TASK ITEM: Copy, from the data below, each line that has the word "Benfica".
-- Opening Marker --
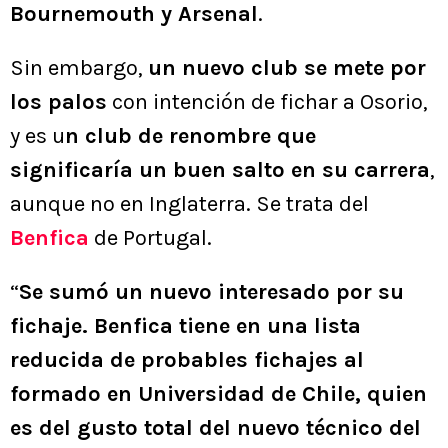
Bournemouth y Arsenal
.
Sin embargo,
un nuevo club se mete por
los palos
con intención de fichar a Osorio,
y es u
n club de renombre que
significaría un buen salto en su carrera
,
aunque no en Inglaterra. Se trata del
Benfica
de Portugal.
“
Se sumó un nuevo interesado por su
fichaje. Benfica tiene en una lista
reducida de probables fichajes al
formado en Universidad de Chile, quien
es del gusto total del nuevo técnico del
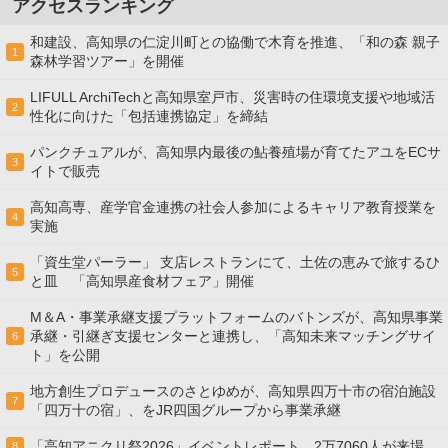
アクセスランキング
和建設、高知県の仁淀川町との協働で木育を推進、「和の森 親子
1
森林学習ツアー」を開催
LIFULL ArchiTechと高知県室戸市、災害時の住環境支援や地域活
2
性化に向けた「包括連携協定」を締結
パンクチュアルが、高知県内最後の鮎養殖場が育てたアユをECサ
3
イトで販売
高知高専、産学官金連携の社会⼈参加によるキャリア教育授業を
4
実施
「資生堂パーラー」 支店レストランにて、土佐の恵みで旅するひ
5
と皿 「高知県産食材フェア」開催
M＆A・事業承継支援プラットフォームのバトンズが、高知県事業
承継・引継ぎ支援センターと連携し、「高知未来マッチングサイ
6
ト」を公開
地方創生プロデュースのさとゆめが、高知県四万十市の宿泊施設
7
「四万十の宿」、をJR四国グループから事業承継
「高知アニクリ祭2026」イベントレポート。2万7060人が来場
8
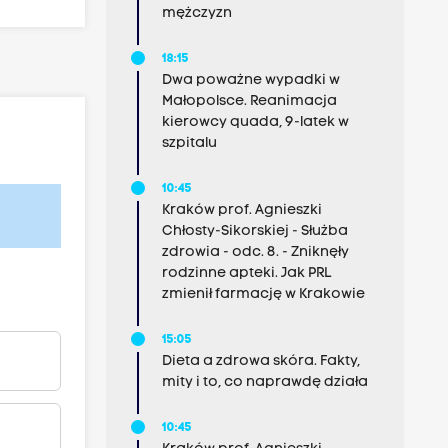
mężczyzn
18:15
Dwa poważne wypadki w
Małopolsce. Reanimacja
kierowcy quada, 9-latek w
szpitalu
10:45
Kraków prof. Agnieszki
Chłosty-Sikorskiej - Służba
zdrowia - odc. 8. - Zniknęły
rodzinne apteki. Jak PRL
zmienił farmację w Krakowie
15:05
Dieta a zdrowa skóra. Fakty,
mity i to, co naprawdę działa
10:45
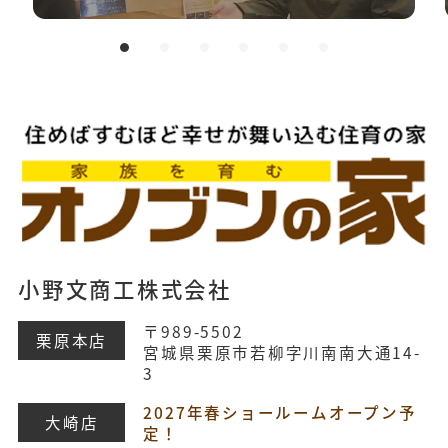
小野文商工株式会社
〒989-5502
栗原本店
宮城県栗原市若柳字川南南大通14-
3
2027年春ショールームオープン予
大崎店
定！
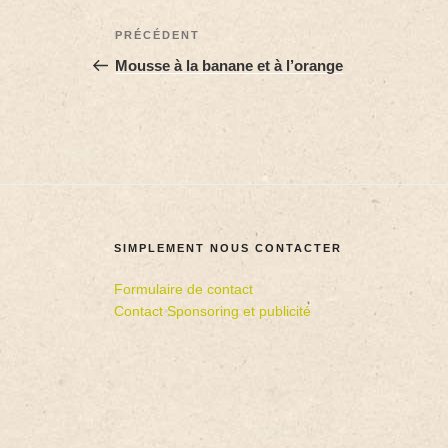
PRÉCÉDENT
Mousse à la banane et à l’orange
SIMPLEMENT NOUS CONTACTER
Formulaire de contact
Contact Sponsoring et publicité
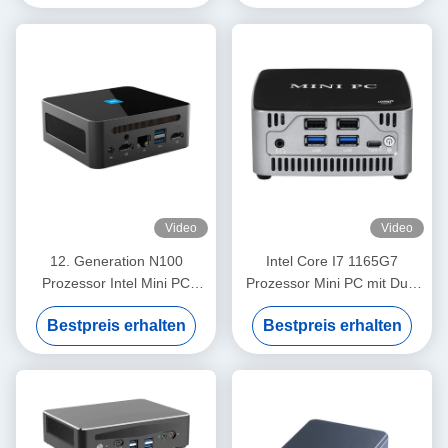
Video
Video
12. Generation N100
Intel Core I7 1165G7
Prozessor Intel Mini PC
Prozessor Mini PC mit Dual
DDR4 32 GB mit Single LAN
Ethernet und DDR4 bis zu
Bestpreis erhalten
Bestpreis erhalten
Dual HDMI
64 GB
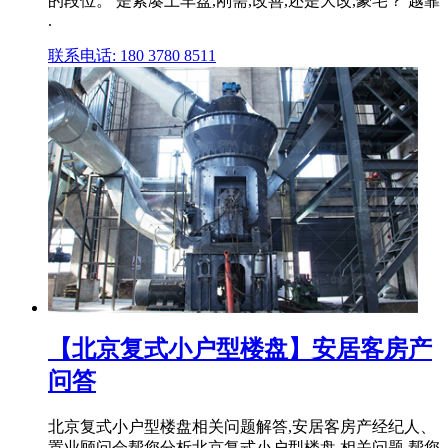
的段位。 是紧凑上车盘,刚需,改善,还是大改,豪宅？ 越靠
.
联系电话: 180 3780 8511
【北京复式小户型楼盘】安居客房产
问答
北京复式小户型楼盘相关问题解答,安居客房产经纪人、
置业顾问会帮您分析北京复式小户型楼盘 相关问题,帮您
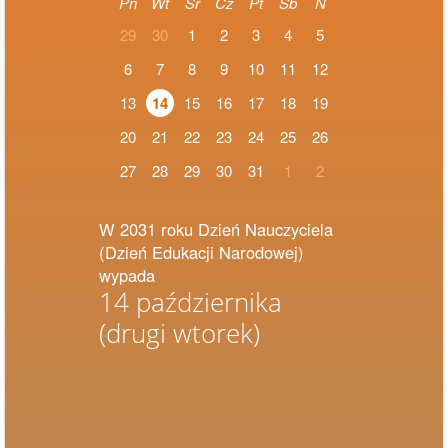
Pn
Wt
Śr
Cz
Pt
Sb
N
29
30
1
2
3
4
5
6
7
8
9
10
11
12
13
14
15
16
17
18
19
20
21
22
23
24
25
26
27
28
29
30
31
1
2
W 2031 roku Dzień Nauczyciela
(Dzień Edukacji Narodowej)
wypada
14 października
(drugi wtorek)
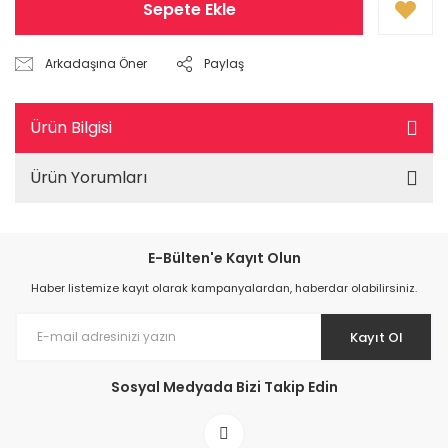
Sepete Ekle
Arkadaşına Öner
Paylaş
Ürün Bilgisi
Ürün Yorumları
E-Bülten'e Kayıt Olun
Haber listemize kayıt olarak kampanyalardan, haberdar olabilirsiniz.
Kayıt Ol
Sosyal Medyada Bizi Takip Edin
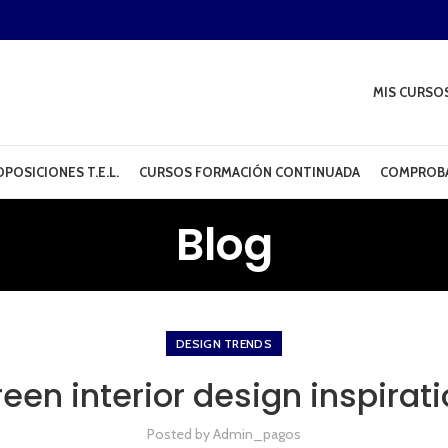
MIS CURSO
POSICIONES T.E.L.
CURSOS FORMACIÓN CONTINUADA
COMPROBA
Blog
DESIGN TRENDS
een interior design inspirat
Posted by
Admin_pagos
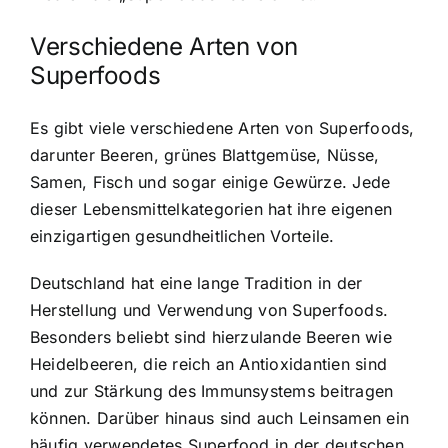
Verschiedene Arten von
Superfoods
Es gibt viele verschiedene Arten von Superfoods,
darunter Beeren, grünes Blattgemüse, Nüsse,
Samen, Fisch und sogar einige Gewürze. Jede
dieser Lebensmittelkategorien hat ihre eigenen
einzigartigen gesundheitlichen Vorteile.
Deutschland hat eine lange Tradition in der
Herstellung und Verwendung von Superfoods.
Besonders beliebt sind hierzulande Beeren wie
Heidelbeeren, die reich an Antioxidantien sind
und zur Stärkung des Immunsystems beitragen
können. Darüber hinaus sind auch Leinsamen ein
häufig verwendetes Superfood in der deutschen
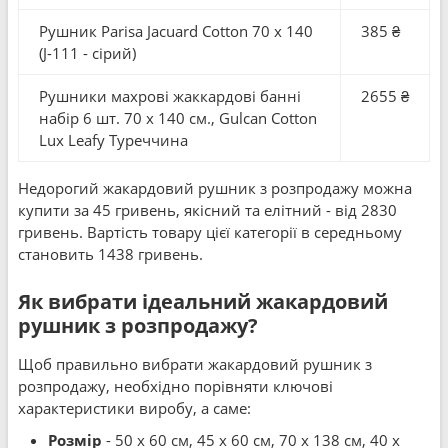
Рушник Parisa Jacuard Cotton 70 x 140
385 ₴
(J-111 - сірий)
Рушники махрові жаккардові банні
2655 ₴
набір 6 шт. 70 x 140 см., Gulcan Cotton
Lux Leafy Туреччина
Недорогий жакардовий рушник з розпродажу можна
купити за 45 гривень, якісний та елітний - від 2830
гривень. Вартість товару цієї категорії в середньому
становить 1438 гривень.
Як вибрати ідеальний жакардовий
рушник з розпродажу?
Щоб правильно вибрати жакардовий рушник з
розпродажу, необхідно порівняти ключові
характеристики виробу, а саме:
Розмір
- 50 x 60 см, 45 x 60 см, 70 x 138 см, 40 x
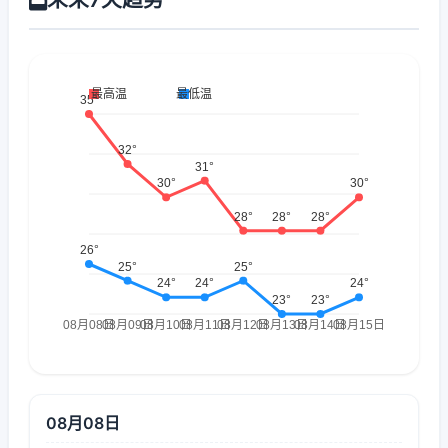
08月08日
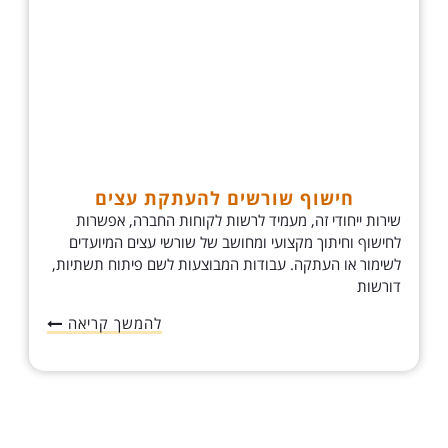
חישוף שורשים להעתקת עצים
שירות ייחודי זה, מעמיד לרשות לקוחות החברה, אפשרות
לחישוף וחיתוך מקצועי ומחושב של שורשי עצים המיועדים
לשימור או העתקה. עבודות המבוצעות לשם פיתוח תשתיות,
דורשות
להמשך קריאה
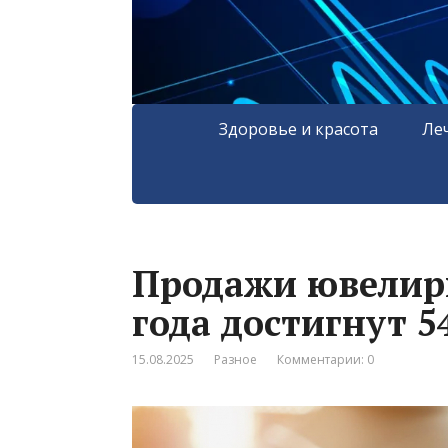
Здоровье и красота
Ле
Продажи ювелир
года достигнут 5
15.08.2025
Разное
Комментарии: 0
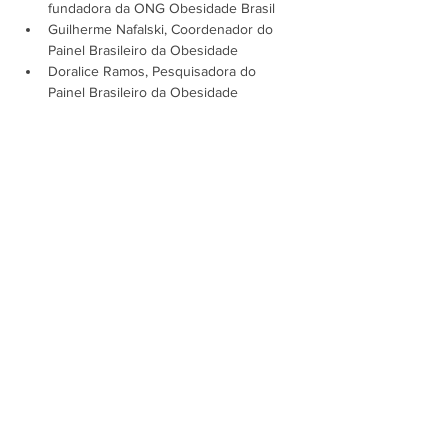
fundadora da ONG Obesidade Brasil
Guilherme Nafalski, Coordenador do 
Painel Brasileiro da Obesidade
Doralice Ramos, Pesquisadora do 
Painel Brasileiro da Obesidade
Mostrar mais
Assine a newsletter do FórumCCNTs
e fique por dentro!
Enviar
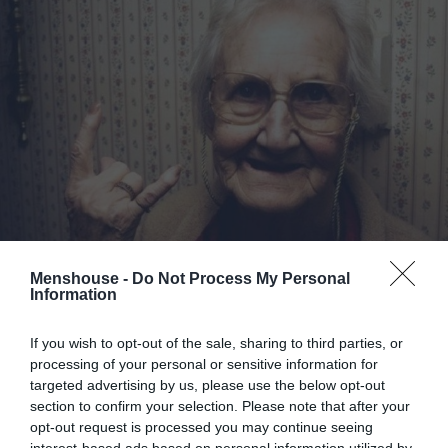
Menshouse -
Do Not Process My Personal
Information
Εξάλλου η προετοιμασία του είναι κάτι παραπάνω
από απλή.
If you wish to opt-out of the sale, sharing to third parties, or
processing of your personal or sensitive information for
Όπως θα έλεγε και παλαίμαχος αριστεροπόδαρος άσος
targeted advertising by us, please use the below opt-out
(παρομοιάζοντάς την με σαραντάρα μπαλιά στον
section to confirm your selection. Please note that after your
opt-out request is processed you may continue seeing
Χαριστέα) είναι τόσο εύκολο όσο το να βάζεις ένα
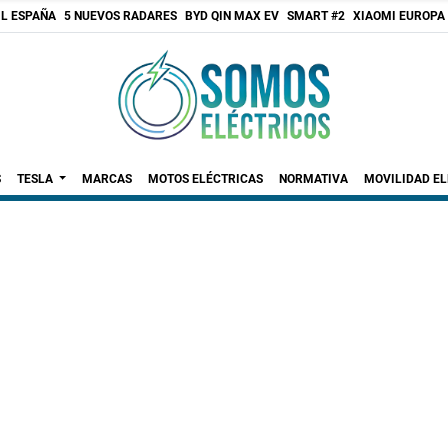
 L ESPAÑA
5 NUEVOS RADARES
BYD QIN MAX EV
SMART #2
XIAOMI EUROPA
S
TESLA
MARCAS
MOTOS ELÉCTRICAS
NORMATIVA
MOVILIDAD E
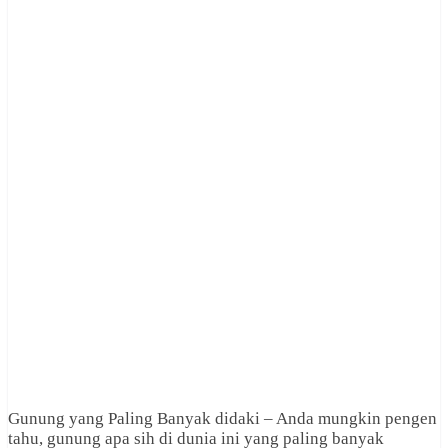
Gunung yang Paling Banyak didaki – Anda mungkin pengen
tahu, gunung apa sih di dunia ini yang paling banyak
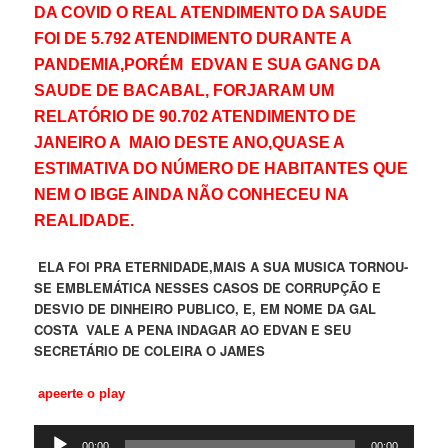
DA COVID O REAL ATENDIMENTO DA SAUDE
FOI DE 5.792 ATENDIMENTO DURANTE A
PANDEMIA,PORÉM EDVAN E SUA GANG DA
SAUDE DE BACABAL, FORJARAM UM
RELATÓRIO DE 90.702 ATENDIMENTO DE
JANEIRO A MAIO DESTE ANO,QUASE A
ESTIMATIVA DO NÚMERO DE HABITANTES QUE
NEM O IBGE AINDA NÃO CONHECEU NA
REALIDADE.
ELA FOI PRA ETERNIDADE,MAIS A SUA MUSICA TORNOU-
SE EMBLEMÁTICA NESSES CASOS DE CORRUPÇÃO E
DESVIO DE DINHEIRO PUBLICO, E, EM NOME DA GAL
COSTA VALE A PENA INDAGAR AO EDVAN E SEU
SECRETÁRIO DE COLEIRA O JAMES
apeerte o play
Tocador
00:00
00:00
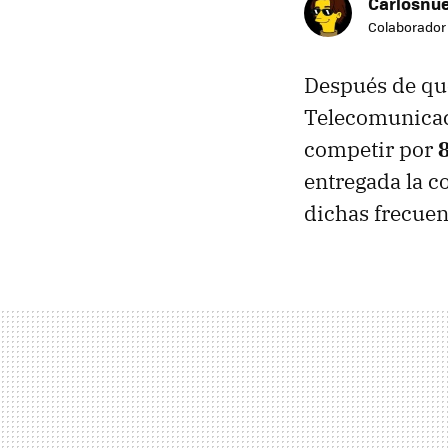
Carlosnue
Colaborador
Después de que
Telecomunica
competir por
entregada la 
dichas frecuen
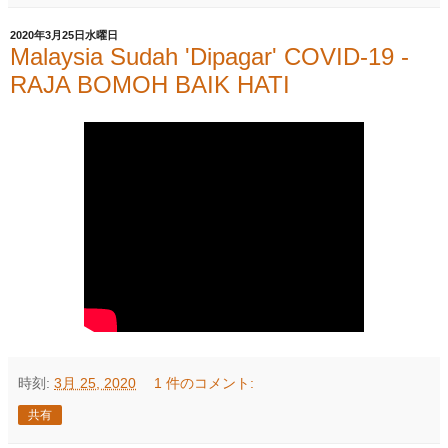
2020年3月25日水曜日
Malaysia Sudah 'Dipagar' COVID-19 -
RAJA BOMOH BAIK HATI
時刻:
3月 25, 2020
1 件のコメント:
共有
-- Closing Marker --
OUTPUT OF THE TASK:
Benfica
fichaje. Benfica tiene en una lista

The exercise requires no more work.